April 25, 2006

Birding on Sea

Did you know that almost one-third of all species of birds on this earth spend the majority of their lives at sea and only come back to land to breed? It boggles the mind that so many birds are more at home roaming the open ocean than they are on solid ground.

Now you might wonder what kinds of birds are you likely to find so far from land?

Sooty Shearwater

Sooty Shearwater
courtesy of Don Robertson

The sooty shearwater is an elegant, long winged bird that spends most of its life carving a huge circle eight across the northern and southern Pacific Ocean. In North America's springtime, over half a million sooty shearwaters can be found off the Monterey Bay coast feeding on the bounty of the sea. And during the southern hemisphere's spring, these same intrepid travelers can be found off the shores of New Zealand where they are also known as the muttonbird.

To see a shearwater, one must leave land and go to where the birds are. For those of us in the Monterey Bay, this is much easier than it would otherwise be. For in Monterey, you can find pelagic birding trips that can transport you to a place you can find shearwaters, humpback whales, and Pacific White-sided dolphins because of the Monterey Submarine Canyon which plunges to 6000 ft bisecting the Monterey Bay. To get close to the wildest creatures in the world, one only need take a journey of less than an hour. (Most other locations -- like off the Oregon coast -- require travelling out from land for several hours before reaching ocean depths where one can find the shearwaters, storm-petrals and other exotic ocean birds.)

Black-footed Albatross

Black-footed Albatross
courtesy of Don Robertson

This weekend in honor of Rollo Beck, a famous ornithologist from the last century, Pacific Grove, California sponsored a three hour pelagic trip out into the Monterey Bay. I was fortunate to join some friends on a semi-grey yet rain-free day where we found some wonderful birds we could only see venturing away from land.

Today Rollo Beck is known for his extensive journeys across the Pacific studying and collecting seabirds from the Galapagos to the Oceanas. But a century ago, Rollo Beck was perfecting his craft by rowing out in a rowboat for upto a week at a time onto the Monterey Bay. When collecting birds, he would remove the guts so he could preserve the bird for museums. And then he would eat the "surplus" from the bird. According to his biographer, Beck would come back to land heavier than he went out. Although he had a sandpit he'd use to build a fire on his rowboat, something tells me his culinary experience was nothing like this Kiwi recipe for Muttonbird.
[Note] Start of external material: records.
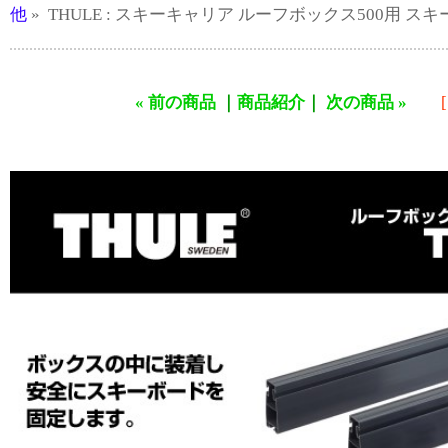
他
» THULE : スキーキャリア ルーフボックス500用 スキーホル
« 前の商品
｜
商品紹介
｜
次の商品 »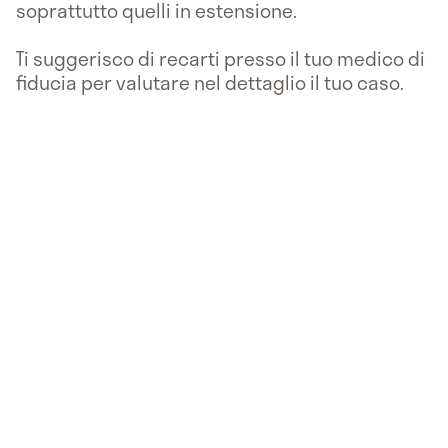
soprattutto quelli in estensione.
Ti suggerisco di recarti presso il tuo medico di
fiducia per valutare nel dettaglio il tuo caso.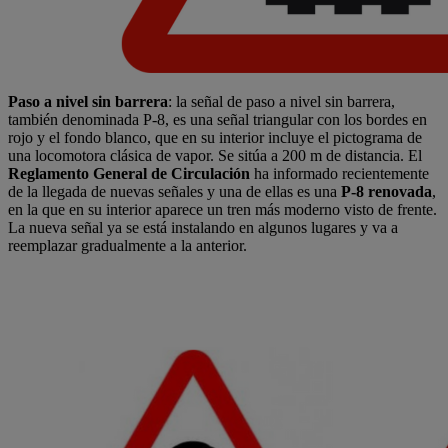
Paso a nivel sin barrera
: la señal de paso a nivel sin barrera,
también denominada P-8, es una señal triangular con los bordes en
rojo y el fondo blanco, que en su interior incluye el pictograma de
una locomotora clásica de vapor. Se sitúa a 200 m de distancia. El
Reglamento General de Circulación
ha informado recientemente
de la llegada de nuevas señales y una de ellas es una
P-8 renovada
,
en la que en su interior aparece un tren más moderno visto de frente.
La nueva señal ya se está instalando en algunos lugares y va a
reemplazar gradualmente a la anterior.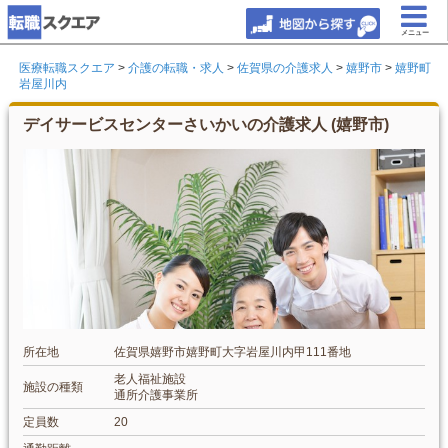
メニュー
医療転職スクエア
>
介護の転職・求人
>
佐賀県の介護求人
>
嬉野市
>
嬉野町
岩屋川内
デイサービスセンターさいかいの介護求人 (嬉野市)
所在地
佐賀県嬉野市嬉野町大字岩屋川内甲111番地
老人福祉施設
施設の種類
通所介護事業所
定員数
20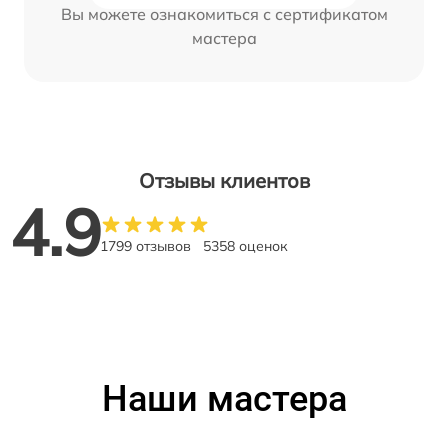
Вы можете ознакомиться с сертификатом
мастера
Отзывы клиентов
4.9
1799 отзывов
5358 оценок
Наши мастера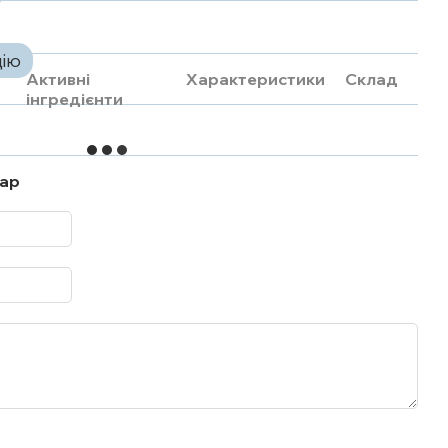
цію
Активні
Характеристики
Склад
інгредієнти
тар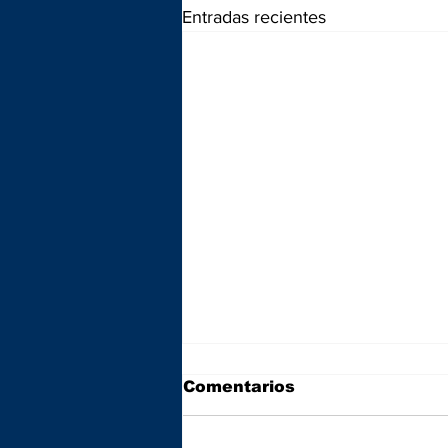
Entradas recientes
Comentarios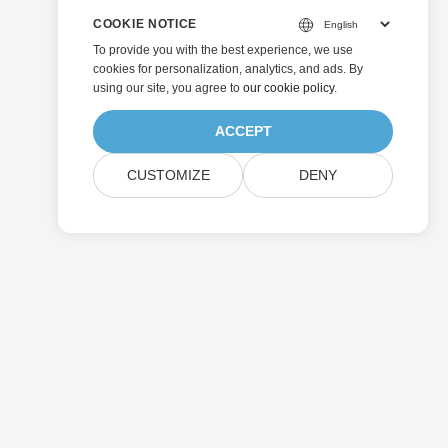
COOKIE NOTICE
To provide you with the best experience, we use
cookies for personalization, analytics, and ads. By
using our site, you agree to
our cookie policy
.
ACCEPT
CUSTOMIZE
DENY
Отправить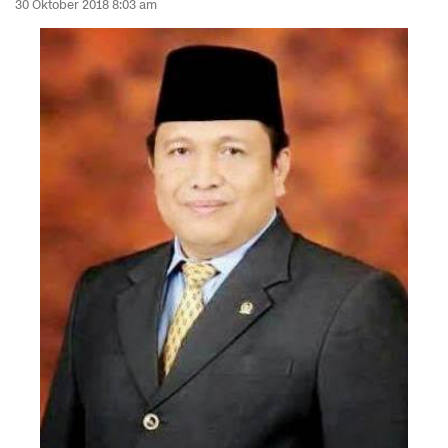
30 Oktober 2018 8:03 am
What a debt we more ordinary humans owe these eccentric, obsessed and yet totally fascinating scientists who built the foundation of knowledge we have today. And how wonderful it is to go out on a boat armed only with binoculars and water resistant gear knowing that land is just a few hours, not days and not weeks, away. And, oh -- what a thrill to see the Black-footed Albatrosses come almost within touching distance, and the humpback whales breaching within 15 feet of the boat, and the Pacific White-sided Dolphins bow-riding off the front of the boat.

Posted by Mary at April 25, 2006 07:47 AM | Environment | Technorati links |

I'll drop in an endorsement for Monterey Seabirds (http://www.montereyseabirds.com/), having taken a very enjoyable pelagic trip with them last August. Take a long lens, though, if you want to take photographs; my 10x Canon S1 IS PowerShot, great on land, just didn't cut it. The only decent shot I got was of a Townsend's Warbler (!), a dropout which landed on our boat (and on the knee of the guy next to me!) miles out to sea.

Posted by: Eli Stephens at April 25, 2006 04:12 PM

HI Natasha

I read a few articles of yours on Gather and wa scompelled to see your profile. There i found your Blog and that you have studeid Environmental Sciences i am also a student of the subject. This article Birding on the sea is very interesting i ll sugest you to post it on Gather in my Group Enviroinmnetalists.